True wizards tend to abhor manual repetition. The idea of someone working away in a fixed section of the laborium, with no plan for eventually automating away that toil, inspires revulsion.

Business loves wizards, because wizards hold out the promise of a true edge in a competitive environment.

In a static environment, everyone has access to the same technologies, talents, ideas. The kinds of things that give one organisation an advantage over another are size, being entrenched, having connections. This all leads to a static environment without much room for change, or for new players.

But the point of wizards is to raise the business closer to the outer membrane of the Laborium; that keeps the business more competitive (the air is more rarefied there!), keeps it away from the doom of the automation floor, and allows a smaller business to outwit a larger one that is not so far out.
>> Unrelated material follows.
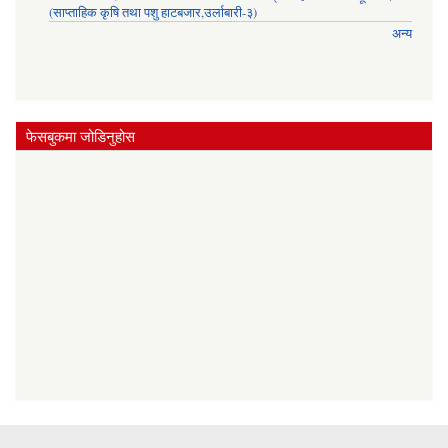
(साप्ताहिक कृषि तथा पशु हाटबजार,उर्लाबारी-३)
अन्य
फेसबुकमा जोडिनुहोस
Often this requires raising the automation floor in the businesses’ niche, related areas, or sometimes across some orthogonal line when the technology is abstract. Hopefully it involves pushing the membrane further out, and temporarily occupying space that no one else has reached yet.

Why can’t everyone be a Wizard?

When someone tells you that now anyone can do what a wizard does (eg: now I haz visual basic), you know the technologies involved are falling through the automation floor. That’s not where wizards hang out.
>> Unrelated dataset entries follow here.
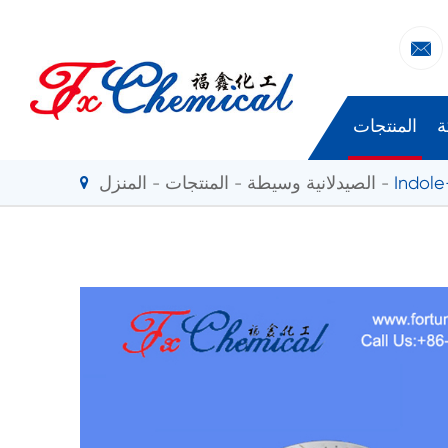

ة
المنتجات
الصيدلانية وسيطة
المنتجات
المنزل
Wizards live in tall towers, built high above that floor. As they sink toward the floor, they build new, taller ones.

Up high, near the outer Laborium membrane, is a hostile place. Nothing is easy. Things are possible but very difficult. Ideas haven’t fully coalesced, standards haven’t developed, best practices haven’t developed or are wrong. Compare contructing a web app using the LAMP stack (down in the lower floors of the wizard tower),  to building a massive distributed application on something like Heroku or Google AppEngine. Compare building a standard AJAX based Web 2.0 site to a sophisticated mobile app (or set of apps to reach cross platform), or a mobile friendly web app with offline functionality. The newer things are more powerful, but much harder to do. There’s less received wisdom, more primitive tooling, and previously developed instincts tend to be wrong. But the opportunity is much greater.

It seems to take a unique mindset to really be a Wizard. You have to be comfortable with constant change. Increasingly you need to feel good about not thoroughly understanding your technologies, never being comfortable with the technology stack you’re using this week, never really attaining mastery at particular concrete skills. Clearly not everyone can do this, it’s why people try to develop simplified, non-wizard friendly versions of programming technologies.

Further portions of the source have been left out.